Então eu fui até Salvador em uma dessas instituições, agendei a triagem e retornei feliz da vida. Uma alegria permeava meu ser, imaginando como dona Maria de Lourdes ficaria feliz com a marcação que já seria no mês seguinte... Quando levei os agendamentos até ela, foi de uma alegria inigualável, talvez impressão minha, mas a felicidade dela era tanta que ver os agendamentos, parecia "já estar usando os aparelhos". Todo o processo durou apenas 4 meses e eu feliz da vida pela rapidez. No dia do recebimento do aparelho, eu estava lá! Na hora de ligar o aparelho, eu estava lá! Naquele dia pude notar que dona Maria estava tão ansiosa que não queria comer, nem beber e nem ao banheiro ela foi. Quando saímos, ela estava tão empolgada e feliz que disse: - Estou ouvindo tudo, até minha "chapa" (prótese dentária) batendo. Fiquei extremamente feliz e já faço novos acompanhamentos, porque minha alegria está em buscar e desfrutar desse oásis com eles.
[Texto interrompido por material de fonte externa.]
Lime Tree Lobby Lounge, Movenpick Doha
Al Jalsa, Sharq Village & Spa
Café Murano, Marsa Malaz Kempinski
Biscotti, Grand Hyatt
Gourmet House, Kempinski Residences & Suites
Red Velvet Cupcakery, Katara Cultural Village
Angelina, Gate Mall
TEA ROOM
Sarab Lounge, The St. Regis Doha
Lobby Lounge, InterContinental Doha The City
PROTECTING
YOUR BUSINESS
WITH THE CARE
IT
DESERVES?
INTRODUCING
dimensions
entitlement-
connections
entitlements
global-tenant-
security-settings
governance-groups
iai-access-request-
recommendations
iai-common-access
Continuei minha pesquisa e encontrei de tudo um pouco. Os que dizem que não têm dinheiro; os que não querem, dizem que é muito barulho; os que acham que o uso de próteses pode acabar com seu benefício de prestação continuada, e os que não querem nem saber. Diante das respostas diferenciadas e “assustadoras” percebi que tudo não passa de falta de informação e o esclarecimento sobre alguns mitos irá fazer muitos deles mudarem de ideia ou “continuarem com a ignorância”. Não quero nem saber! Uma caminhada de 300km começa com o primeiro passo e acredito que à medida que alguns começarem a ver os outros desfrutando das delícias desse oásis, logo o interesse começará a surgir, mesmo que seja mascarado pelo orgulho.

Alagoinhas, BA




2 comentários:

  1. Parabéns "Samuca" nome da intimidade, pois fazemos parte da mesma família cristã, continue firme nesse propósito de ajudar as pessoas, sou seu fã.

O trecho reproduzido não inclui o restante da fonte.